Courtney Prince said in an affidavit dated Wednesday that her MSG bosses asked her to deliver messages to other cheerleaders that included stuffing their bras, losing weight and looking more presentable.
``I tried to do so gently and respectfully, but I felt that I was being used to objectify the skaters and undermine their own sense of professionalism,'' she wrote.
Prince, 29, said MSG failed to properly protect the dozen skating cheerleaders from being touched inappropriately when they went into the crowd at games and required them to be glamorous and to wear padded bras, fake eyelashes and hairpieces.

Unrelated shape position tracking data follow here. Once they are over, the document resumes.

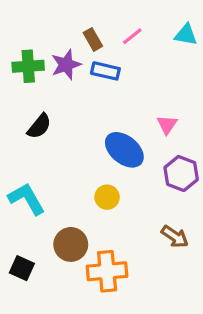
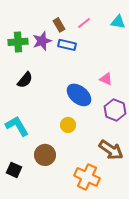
pink triangle: (167, 125) -> (106, 79), turned -40
brown arrow: (175, 237) -> (111, 150), size x1.4
orange cross: (107, 271) -> (87, 177), moved, turned 30

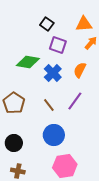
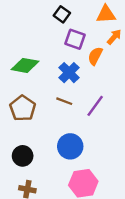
green diamond: (28, 62) -> (25, 65), moved
orange semicircle: (80, 70) -> (95, 56), moved
brown line: (49, 105) -> (64, 101), moved, turned -32

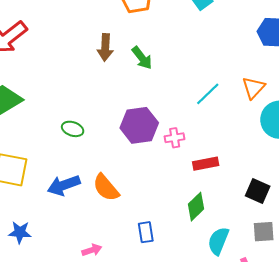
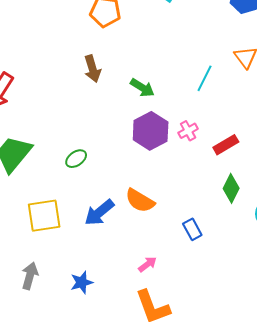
green arrow: (142, 58) -> (142, 88), moved
green ellipse: (73, 129) -> (76, 159), moved, turned -35
blue star: (20, 232) -> (82, 282), moved

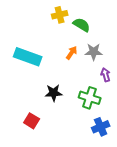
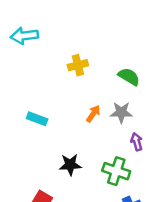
green semicircle: (82, 25) -> (129, 77), moved
cyan rectangle: (28, 57) -> (37, 119), size x0.6

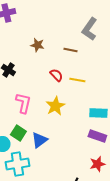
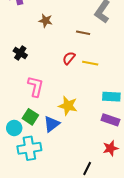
brown star: (37, 45) -> (46, 21), moved
red semicircle: (56, 75) -> (69, 58), turned -96
yellow star: (55, 106) -> (68, 106), moved, turned -30

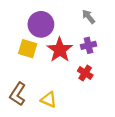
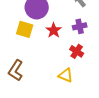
red star: (60, 50) -> (54, 30), size x0.7
yellow triangle: (49, 100) -> (66, 75), moved

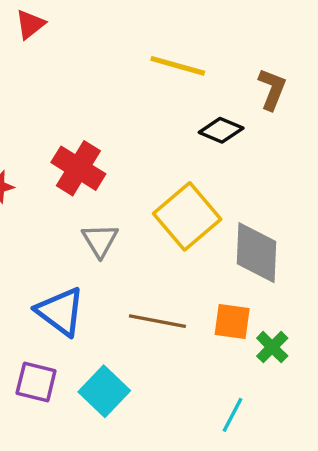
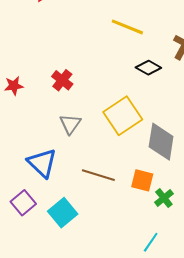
red cross: (78, 168) -> (62, 80), size x0.7
purple square: (36, 382) -> (23, 203), turned 30
cyan line: (232, 415) -> (151, 242), moved

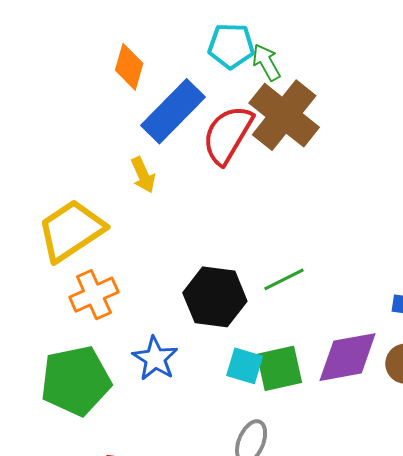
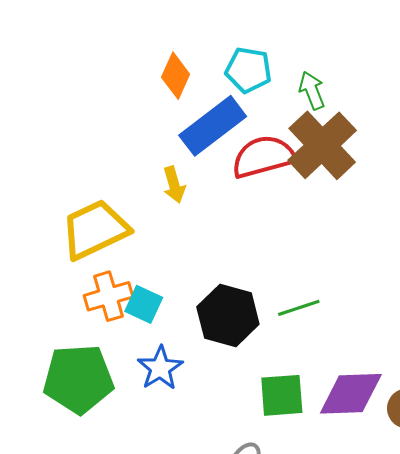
cyan pentagon: (231, 46) -> (248, 70), moved
red semicircle: (228, 135) -> (263, 157), turned 36
cyan square: (245, 366) -> (144, 304), moved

The affidavit answers claims by MSG's lawyers last month in U.S. District Court in Manhattan, where Prince sued the company in October 2004. She said she was fired that January after warning fellow cheerleaders that at least one member of management was a sexual predator.
MSG, in its court papers, accused Prince of ``her own crass, sexualized behavior.''
Prince, the former captain of the Rangers' cheerleading squad, said in her court papers that she did not realize she had been fired for several months after she was told to go home for the last time.
``Then, little by little, I realized that I had committed the unforgivable sin of accusing MSG management of sexual harassment and that I had been fired,'' she said.
She accused MSG of turning many of her teammates, including longtime friends, into adversaries by ``pumping them'' for disparaging information about her and pressuring them into signing statements critical of her.
She said the disparaging remarks led to hyperactivity and deep depression, culminating in a nine-month stretch in 2004 when she spent much of her time in bed crying and thinking of death.
She said she sought professional help and started feeling better in 2005.
In a statement, MSG said Thursday: ``Once again, not surprisingly, Ms. Prince has come up with a whole host of unfounded allegations. As we have stated all along on this matter, this case is baseless and without merit.''
The U.S. Equal Employment Opportunity Commission has recommended that MSG have its employees undergo sexual harassment discrimination training and pay Prince $800,000 in damages.